Study Design: Cross-sectional validation study.
Study Setting & Duration: Department of Otorhinolaryngology, Head & Neck Surgery, District Headquarter Hospital Rawalpindi from 01-09- 2022 to 01-03-2023.
Materials and Methods: Approval of the study was obtained from the Hospital Ethical Committee. A total of 111 patients both male and female patients were selected. The patients suffering from dysphagia as per operational definitions and who have reported for work-up to the Department of ENT, District Headquarters Hospital, Rawalpindi, and fulfill the complete inclusion and exclusion criteria, were selected. Informed consent was obtained from all the patients. Patients were selected by consecutive non-probability sampling technique. The data was analyzed using SPSS 24.
Results: A total of 111 patients were included in this study. The mean age of these patients was 50.79 ± 13.01 years, ranging from 28 to 70 years.

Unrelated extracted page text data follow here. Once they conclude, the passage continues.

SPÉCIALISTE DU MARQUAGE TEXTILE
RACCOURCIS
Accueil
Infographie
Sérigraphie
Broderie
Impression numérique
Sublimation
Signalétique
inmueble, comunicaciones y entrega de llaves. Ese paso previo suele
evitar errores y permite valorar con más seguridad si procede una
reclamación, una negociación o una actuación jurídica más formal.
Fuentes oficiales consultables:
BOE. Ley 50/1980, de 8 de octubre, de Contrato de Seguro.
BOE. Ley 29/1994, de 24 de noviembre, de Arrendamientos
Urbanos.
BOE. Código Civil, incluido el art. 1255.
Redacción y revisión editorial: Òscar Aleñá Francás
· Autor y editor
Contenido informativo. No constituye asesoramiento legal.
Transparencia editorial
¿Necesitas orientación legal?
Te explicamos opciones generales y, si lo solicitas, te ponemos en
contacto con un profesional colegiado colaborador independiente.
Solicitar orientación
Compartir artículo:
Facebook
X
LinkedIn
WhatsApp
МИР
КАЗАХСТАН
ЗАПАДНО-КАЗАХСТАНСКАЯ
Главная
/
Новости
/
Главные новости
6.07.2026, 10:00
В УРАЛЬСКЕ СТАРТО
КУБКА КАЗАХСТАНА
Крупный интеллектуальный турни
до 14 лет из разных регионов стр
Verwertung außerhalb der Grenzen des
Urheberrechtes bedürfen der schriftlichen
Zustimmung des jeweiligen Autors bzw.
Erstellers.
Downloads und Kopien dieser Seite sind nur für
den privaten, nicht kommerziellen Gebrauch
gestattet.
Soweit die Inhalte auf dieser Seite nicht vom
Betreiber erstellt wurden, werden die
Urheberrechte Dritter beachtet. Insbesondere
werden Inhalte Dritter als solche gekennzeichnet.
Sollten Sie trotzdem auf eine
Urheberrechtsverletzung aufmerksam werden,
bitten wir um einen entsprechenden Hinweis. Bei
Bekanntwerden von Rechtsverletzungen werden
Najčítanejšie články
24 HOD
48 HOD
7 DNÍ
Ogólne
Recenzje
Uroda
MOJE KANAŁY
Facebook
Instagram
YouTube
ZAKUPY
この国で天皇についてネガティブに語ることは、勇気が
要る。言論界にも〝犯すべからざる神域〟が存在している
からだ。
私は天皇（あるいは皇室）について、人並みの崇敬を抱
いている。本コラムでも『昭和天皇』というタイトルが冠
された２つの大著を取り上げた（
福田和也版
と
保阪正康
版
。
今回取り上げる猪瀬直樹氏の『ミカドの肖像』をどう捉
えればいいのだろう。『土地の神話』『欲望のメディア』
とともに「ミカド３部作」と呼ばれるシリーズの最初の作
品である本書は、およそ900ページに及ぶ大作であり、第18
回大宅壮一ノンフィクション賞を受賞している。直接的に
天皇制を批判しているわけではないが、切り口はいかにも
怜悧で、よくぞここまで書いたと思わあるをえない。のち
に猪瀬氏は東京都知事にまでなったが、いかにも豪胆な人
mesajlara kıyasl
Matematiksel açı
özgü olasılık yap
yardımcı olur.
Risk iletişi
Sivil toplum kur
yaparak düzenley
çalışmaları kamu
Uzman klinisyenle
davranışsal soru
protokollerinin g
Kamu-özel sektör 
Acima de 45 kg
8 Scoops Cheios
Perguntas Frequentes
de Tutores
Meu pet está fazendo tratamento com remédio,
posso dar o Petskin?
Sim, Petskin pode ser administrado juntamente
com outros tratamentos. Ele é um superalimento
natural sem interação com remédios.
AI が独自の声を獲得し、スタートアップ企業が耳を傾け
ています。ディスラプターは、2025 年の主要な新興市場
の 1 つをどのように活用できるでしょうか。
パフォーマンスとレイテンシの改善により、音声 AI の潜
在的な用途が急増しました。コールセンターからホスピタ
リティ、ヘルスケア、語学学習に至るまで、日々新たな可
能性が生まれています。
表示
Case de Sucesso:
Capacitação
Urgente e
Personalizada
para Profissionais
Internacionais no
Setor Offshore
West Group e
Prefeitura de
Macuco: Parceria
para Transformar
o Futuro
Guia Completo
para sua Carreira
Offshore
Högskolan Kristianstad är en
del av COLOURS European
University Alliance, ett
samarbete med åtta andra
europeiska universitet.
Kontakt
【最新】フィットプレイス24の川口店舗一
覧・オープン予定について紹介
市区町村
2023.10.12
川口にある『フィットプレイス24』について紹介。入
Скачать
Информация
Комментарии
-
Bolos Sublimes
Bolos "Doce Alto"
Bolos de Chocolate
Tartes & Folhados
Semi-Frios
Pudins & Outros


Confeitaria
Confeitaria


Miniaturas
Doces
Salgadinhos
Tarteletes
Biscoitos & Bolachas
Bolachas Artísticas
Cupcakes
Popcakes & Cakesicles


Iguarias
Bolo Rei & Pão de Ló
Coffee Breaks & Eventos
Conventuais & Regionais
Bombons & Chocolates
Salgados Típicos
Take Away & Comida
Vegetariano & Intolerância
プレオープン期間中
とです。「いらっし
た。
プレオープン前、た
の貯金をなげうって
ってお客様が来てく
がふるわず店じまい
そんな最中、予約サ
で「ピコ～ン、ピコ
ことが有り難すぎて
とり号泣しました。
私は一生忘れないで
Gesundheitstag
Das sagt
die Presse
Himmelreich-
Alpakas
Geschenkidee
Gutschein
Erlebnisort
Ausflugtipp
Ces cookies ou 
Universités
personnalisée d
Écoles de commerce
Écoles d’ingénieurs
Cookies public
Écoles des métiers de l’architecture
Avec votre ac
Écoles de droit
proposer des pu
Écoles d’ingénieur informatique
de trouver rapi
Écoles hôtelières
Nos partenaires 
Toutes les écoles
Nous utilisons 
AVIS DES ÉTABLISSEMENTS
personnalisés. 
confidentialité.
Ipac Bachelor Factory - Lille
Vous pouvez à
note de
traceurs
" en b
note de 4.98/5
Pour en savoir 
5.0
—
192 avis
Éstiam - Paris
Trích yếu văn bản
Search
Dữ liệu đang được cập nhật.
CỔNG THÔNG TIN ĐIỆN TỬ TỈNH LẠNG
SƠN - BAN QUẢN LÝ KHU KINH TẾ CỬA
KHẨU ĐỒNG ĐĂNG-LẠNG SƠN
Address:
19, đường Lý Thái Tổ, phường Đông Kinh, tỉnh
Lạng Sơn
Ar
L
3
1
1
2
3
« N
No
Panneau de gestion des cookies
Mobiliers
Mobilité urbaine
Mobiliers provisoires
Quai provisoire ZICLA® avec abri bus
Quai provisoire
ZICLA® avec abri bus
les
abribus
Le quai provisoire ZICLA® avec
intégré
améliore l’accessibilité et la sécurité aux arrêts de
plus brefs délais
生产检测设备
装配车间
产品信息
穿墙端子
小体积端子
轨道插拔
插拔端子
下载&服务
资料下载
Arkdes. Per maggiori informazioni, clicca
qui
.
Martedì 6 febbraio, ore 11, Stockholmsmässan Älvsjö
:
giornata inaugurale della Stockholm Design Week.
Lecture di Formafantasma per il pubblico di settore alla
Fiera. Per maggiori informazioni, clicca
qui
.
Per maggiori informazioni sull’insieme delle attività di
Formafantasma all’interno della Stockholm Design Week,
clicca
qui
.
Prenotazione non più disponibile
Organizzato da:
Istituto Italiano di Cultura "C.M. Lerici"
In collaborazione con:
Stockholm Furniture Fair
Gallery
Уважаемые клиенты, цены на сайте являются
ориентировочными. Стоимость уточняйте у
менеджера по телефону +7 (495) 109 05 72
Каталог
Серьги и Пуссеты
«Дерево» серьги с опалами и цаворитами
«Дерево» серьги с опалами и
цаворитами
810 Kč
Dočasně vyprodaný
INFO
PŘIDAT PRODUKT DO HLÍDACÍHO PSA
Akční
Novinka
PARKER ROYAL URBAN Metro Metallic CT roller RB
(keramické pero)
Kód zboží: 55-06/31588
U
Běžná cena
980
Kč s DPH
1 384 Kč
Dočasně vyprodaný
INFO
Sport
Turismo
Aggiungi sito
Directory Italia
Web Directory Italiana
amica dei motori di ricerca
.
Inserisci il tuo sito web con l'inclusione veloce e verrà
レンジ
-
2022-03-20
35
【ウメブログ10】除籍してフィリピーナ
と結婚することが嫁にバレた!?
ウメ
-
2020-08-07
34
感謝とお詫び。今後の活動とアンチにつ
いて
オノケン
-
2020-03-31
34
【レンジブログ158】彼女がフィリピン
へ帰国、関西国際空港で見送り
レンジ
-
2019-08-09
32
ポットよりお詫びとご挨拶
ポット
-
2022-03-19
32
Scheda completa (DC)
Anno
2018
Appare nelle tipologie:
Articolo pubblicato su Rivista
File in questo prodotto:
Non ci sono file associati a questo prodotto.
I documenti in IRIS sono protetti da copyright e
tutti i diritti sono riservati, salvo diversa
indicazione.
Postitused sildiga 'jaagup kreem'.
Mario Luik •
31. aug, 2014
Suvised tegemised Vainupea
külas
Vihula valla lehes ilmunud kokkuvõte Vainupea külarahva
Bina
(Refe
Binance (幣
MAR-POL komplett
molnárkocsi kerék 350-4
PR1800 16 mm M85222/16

The frequency distribution of females 70.27 % was found to be more than that of males 29.73 %. Majority of patients' barium swallow (74.77%) revealed pathologies, while only a small percentage of patients (25.23%) had normal barium swallow. Most of patients (87.39%) had pathologies found during rigid esophagoscopy, while just a small number (12.61%) had normal rigid esophagoscopy. Comparing both investigating tools, esophagoscopy discovered 87.39% of pathologies while Barium swallow detected 74.77%, indicating that esophagoscopy was a more accurate procedure. Patients had esophageal web 55 (25.2%) on barium swallow and 69 (62.2%) on the Rigid esophagoscopy. Barium Swallow had esophageal stricture 28 (52.2) and no Pathology was detected in 28 (25.2 %) patients. As well as Rigid esophagoscopy had esophageal growth13 (11.7), esophageal stricture 15 (13.5), and no Pathology was detected in 14 (12.6 %). Rigid esophagoscopy is more efficient in detecting esophageal pathology than Barium Swallow. In Barium swallows most patients had esophageal web 55 (25.2%) than the esophageal stricture 28 (52.2) and no pathology was detected 28 (25.2). In rigid esophagoscopy most patients had esophageal web 69 (62.2%) than the esophageal growth13 (11.7), esophageal stricture 15 (13.5) and no pathology detected 14 (12.6).
Conclusion: A range of diseases are associated with dysphagia can be found in patients. Two often used diagnostic methods are barium swallow and rigid esophagoscopy. Both Barium swallow and Rigid esophagoscopy are successful in the diagnosis of esophageal cancer. The use of a Rigid esophagoscopy is still a gold standard diagnostic and therapeutic tool for upper aerodigestive tract pathologies.